Rodermel and Kan Wang for their help in developing my background knowledge in various academic and research areas.

Financial support for this research came from the Rockefeller Foundation, Grant 2004 FS 060. Additional support was provided by Dr. Scott M. Paul to whom I am eternally grateful. I am also grateful to Dr. David Acker and members of the Global Agriculture Programs,

Eduarda Becerra and Bjelland Denise for coordinating my funding. I also thank the Agronomy Department and Graduate College of Iowa State University for providing additional financial assistance.

With deep gratitude, I would like to acknowledge the overwhelming support by members of Dr. Scott’s laboratory, especially Dr. Adrienne M. Lauter for her willingness to help in field sample collection and data analyses. Jay Hoch helped with sample collection and DNA extractions.

My family has been so inspirational throughout my journey. In particular, my late parents, especially my Dad for his encouragement and parental care. The love and prayers from my sisters (Margret, Sarah, Esther and Prossy) and brother (Armstrong) were so encouraging.

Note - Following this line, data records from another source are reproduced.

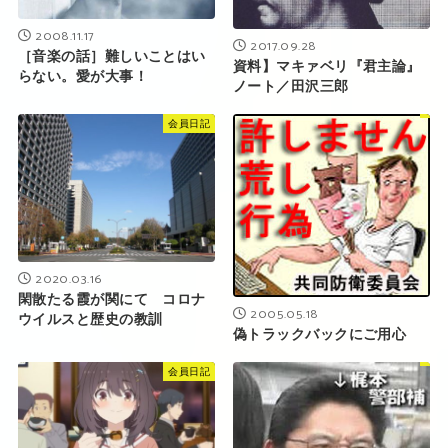
2008.11.17
2017.09.28
［音楽の話］難しいことはい
資料】マキァベリ『君主論』
らない。愛が大事！
ノート／田沢三郎
会員日記
2020.03.16
閑散たる霞が関にて コロナ
2005.05.18
ウイルスと歴史の教訓
偽トラックバックにご用心
会員日記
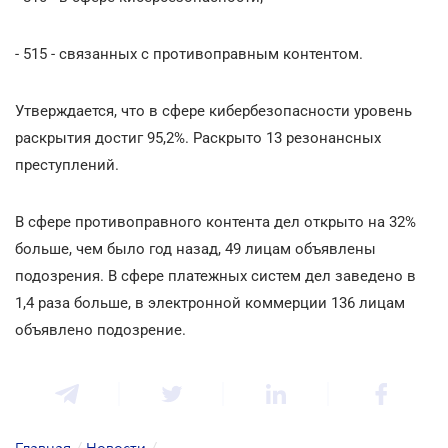
- 515 - связанных с противоправным контентом.
Утверждается, что в сфере кибербезопасности уровень
раскрытия достиг 95,2%. Раскрыто 13 резонансных
преступлений.
В сфере противоправного контента дел открыто на 32%
больше, чем было год назад, 49 лицам объявлены
подозрения. В сфере платежных систем дел заведено в
1,4 раза больше, в электронной коммерции 136 лицам
объявлено подозрение.
Главная
/
Новости
/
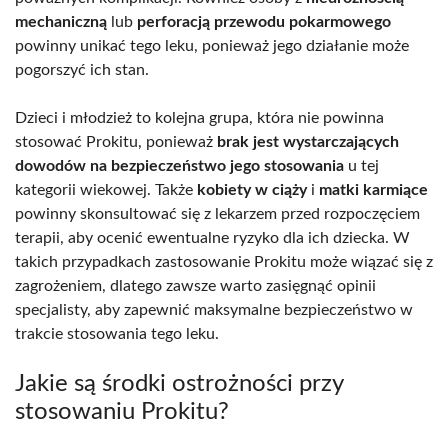
mechaniczną
lub
perforacją przewodu pokarmowego
powinny unikać tego leku, ponieważ jego działanie może
pogorszyć ich stan.
Dzieci i młodzież to kolejna grupa, która nie powinna
stosować Prokitu, ponieważ
brak jest wystarczających
dowodów na bezpieczeństwo jego stosowania
u tej
kategorii wiekowej. Także
kobiety w ciąży
i
matki karmiące
powinny skonsultować się z lekarzem przed rozpoczęciem
terapii, aby ocenić ewentualne ryzyko dla ich dziecka. W
takich przypadkach zastosowanie Prokitu może wiązać się z
zagrożeniem, dlatego zawsze warto zasięgnąć opinii
specjalisty, aby zapewnić maksymalne bezpieczeństwo w
trakcie stosowania tego leku.
Jakie są środki ostrożności przy
stosowaniu Prokitu?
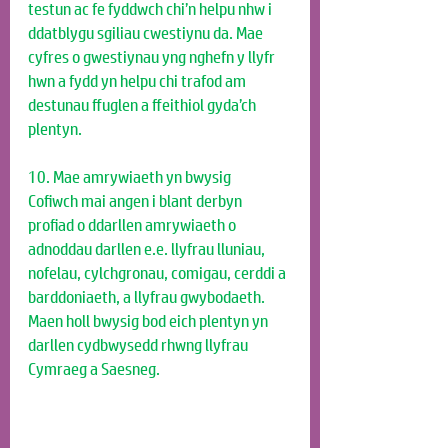
testun ac fe fyddwch chi’n helpu nhw i 
ddatblygu sgiliau cwestiynu da. Mae 
cyfres o gwestiynau yng nghefn y llyfr 
hwn a fydd yn helpu chi trafod am 
destunau ffuglen a ffeithiol gyda’ch 
plentyn.
10. Mae amrywiaeth yn bwysig
Cofiwch mai angen i blant derbyn 
profiad o ddarllen amrywiaeth o 
adnoddau darllen e.e. llyfrau lluniau, 
nofelau, cylchgronau, comigau, cerddi a 
barddoniaeth, a llyfrau gwybodaeth. 
Maen holl bwysig bod eich plentyn yn 
darllen cydbwysedd rhwng llyfrau 
Cymraeg a Saesneg.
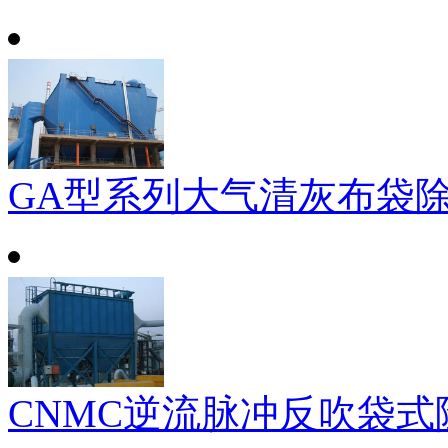
GA型系列大气清灰布袋
CNMC逆流脉冲反吹袋式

My husband, Charles Kanobe worked tirelessly to keep me motivated even in the lowest of lows and his enthusiasm kept me moving. He also played a big part in reading and criticizing my thesis write-up prior to submission to my supervisors. I cannot forget the healthy ambitiousness of my little boy, Ethan M. Kanobe who always pulled out his books every time he saw me with one. I appreciate his company especially during weird night hours.

Special thanks go to my in-laws for their prayers and strength.

DEDICATION

Late Father, Kaswa L. Jackson - The little girl has fulfilled your educationist vision.

Late Mother, Kaswa N. Joyce - Though we never got to know each other, you were with me all the way.

Husband, Kanobe Charles - Your student-help is becoming wife, at least for the time being!

Son, Kanobe M. Ethan - Mommy will finally be home for dinner, most of the time!